The frontal cortex of the brain is what controls impulse, organization, and motivation. Glucose (brain-fuel) is what kicks it into gear. My brain does not have a properly functioning glucose-secretion system (or something like that) and so when I try to concentrate, my brain goes to sleep. No joke! So telling me to focus is like telling the fat kid in gym to run faster. It's not that I don't want to, I'm just not able. I act primarily within the lymbic system-by emotion. This explains my ease in working in an emergency room. I simply react to all that goes on around me. Because of a lack of impulse control, I will say what comes to my mind without thinking of the implications of this action. So if I've ever said anything stupid or rude to you, I totally didn't mean it. This is also why when something funny comes to mind, no matter how inappropriate it is, I'll say it out loud. That's why I entertain you people so much. That's why you people get me at parties, not so much at work.
I don't have a filter!
Turns out, they make pills for that. I have been researching them for two days straight and I still cannot get on board with it. I understand the positives, but the negatives! I'm not sure it's a good trade.

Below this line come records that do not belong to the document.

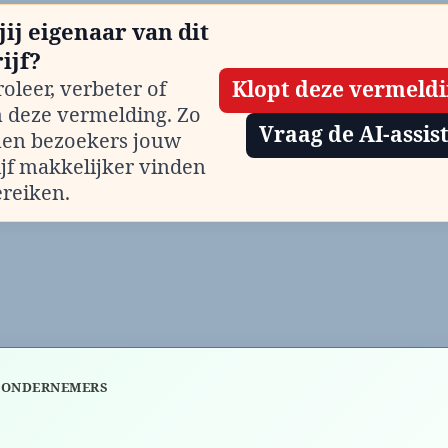
jij eigenaar van dit
ijf?
oleer, verbeter of
Klopt deze vermeld
m deze vermelding. Zo
Vraag de AI-assis
en bezoekers jouw
ijf makkelijker vinden
ereiken.
 ONDERNEMERS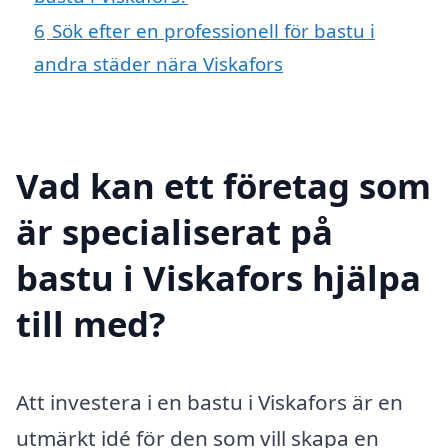
6
Sök efter en professionell för bastu i
andra städer nära Viskafors
Vad kan ett företag som
är specialiserat på
bastu i Viskafors hjälpa
till med?
Att investera i en bastu i Viskafors är en
utmärkt idé för den som vill skapa en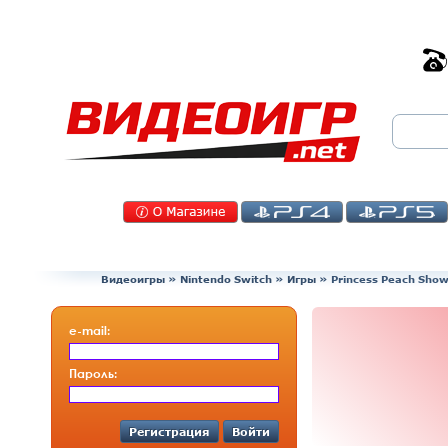
Видеоигры
»
Nintendo Switch
»
Игры
»
Princess Peach Show
e-mail:
Пароль:
Регистрация
Войти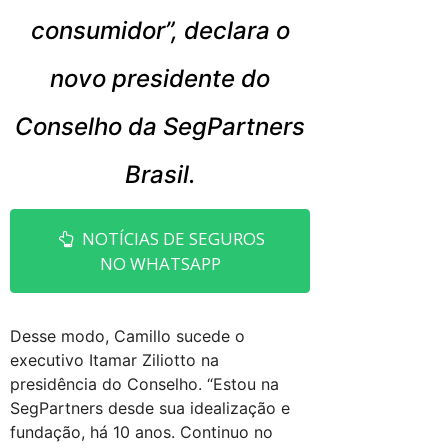
consumidor”, declara o
novo presidente do
Conselho da SegPartners
Brasil.
NOTÍCIAS DE SEGUROS
NO WHATSAPP
Desse modo, Camillo sucede o
executivo Itamar Ziliotto na
presidência do Conselho. “Estou na
SegPartners desde sua idealização e
fundação, há 10 anos. Continuo no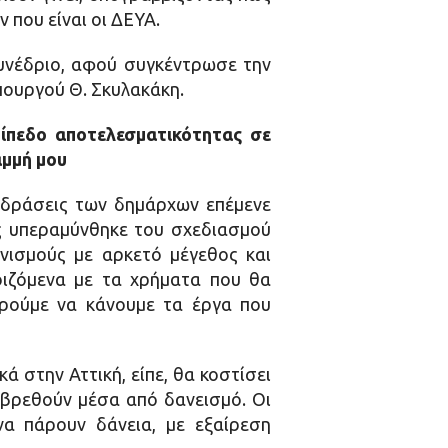
 που είναι οι ΔΕΥΑ.
συνέδριο, αφού συγκέντρωσε την
πουργού Θ. Σκυλακάκη.
πίπεδο αποτελεσματικότητας σε
αμμή μου
τιδράσεις των δημάρχων επέμενε
ς υπεραμύνθηκε του σχεδιασμού
ανισμούς με αρκετό μέγεθος και
ιζόμενα με τα χρήματα που θα
ορούμε να κάνουμε τα έργα που
ά στην Αττική, είπε, θα κοστίσει
α βρεθούν μέσα από δανεισμό. Οι
α πάρουν δάνεια, με εξαίρεση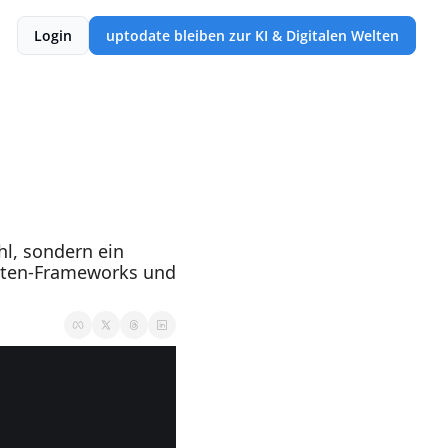
Login
uptodate bleiben zur KI & Digitalen Welten
l, sondern ein 
nten-Frameworks und 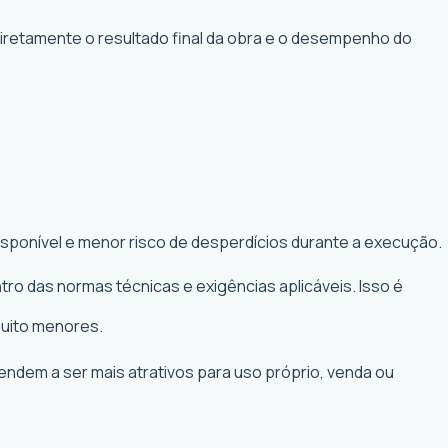
diretamente o resultado final da obra e o desempenho do
isponível e menor risco de desperdícios durante a execução.
ro das normas técnicas e exigências aplicáveis. Isso é
muito menores.
tendem a ser mais atrativos para uso próprio, venda ou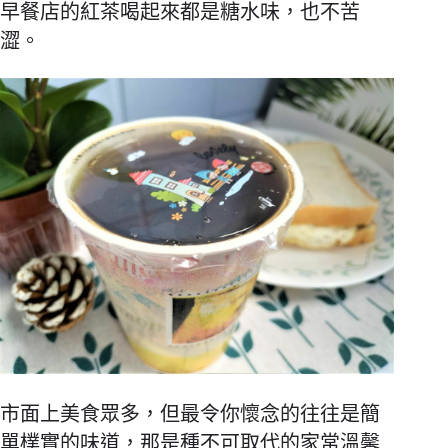
早餐店的紅茶喝起來都是糖水味，也不苦
澀。
市面上美食眾多，但最令你懷念的往往是簡
單樸實的味道，那是種不可取代的家常溫馨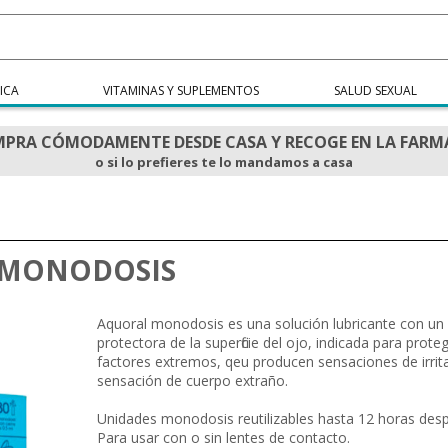
ICA
VITAMINAS Y SUPLEMENTOS
SALUD SEXUAL
PRA CÓMODAMENTE DESDE CASA Y RECOGE EN LA FARM
o si lo prefieres te lo mandamos a casa
L MONODOSIS
Aquoral monodosis es una solución lubricante con un 
protectora de la superficie del ojo, indicada para prote
factores extremos, qeu producen sensaciones de irrit
sensación de cuerpo extraño.
Unidades monodosis reutilizables hasta 12 horas desp
Para usar con o sin lentes de contacto.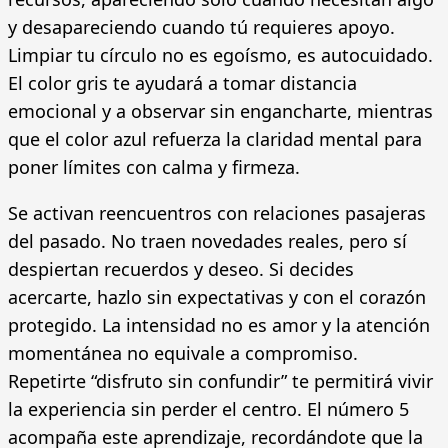
y desapareciendo cuando tú requieres apoyo.
Limpiar tu círculo no es egoísmo, es autocuidado.
El color gris te ayudará a tomar distancia
emocional y a observar sin engancharte, mientras
que el color azul refuerza la claridad mental para
poner límites con calma y firmeza.
Se activan reencuentros con relaciones pasajeras
del pasado. No traen novedades reales, pero sí
despiertan recuerdos y deseo. Si decides
acercarte, hazlo sin expectativas y con el corazón
protegido. La intensidad no es amor y la atención
momentánea no equivale a compromiso.
Repetirte “disfruto sin confundir” te permitirá vivir
la experiencia sin perder el centro. El número 5
acompaña este aprendizaje, recordándote que la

I'm continuing to have the feeling that disorganziation and lack of focus and impulse control are actually not MY problem. Given free reign of my life, I find that I really don't mind it so much. For those of you who have a problem with me, I'm sorry if my behaviour affects you negatively. I certainly don't intend to be a burden on you-but I cannot compromise myself and take a pill for you, so that you'll feel better about me. I hope you understand that I will find a way to cope, and that I'm making it just fine in the world-even though no one actually reads my blog. That's probably a good thing right about now. If you are reading me, thank you, and welcome, and know that I'm not angry. In fact, I feel pretty good right about now.
I'm not at all hostile toward anyone. I really love people. Except teachers. They really don't get me. Wait, some of my dearest peeps are teachers. So just the ones who pass judgement on me. I don't like that.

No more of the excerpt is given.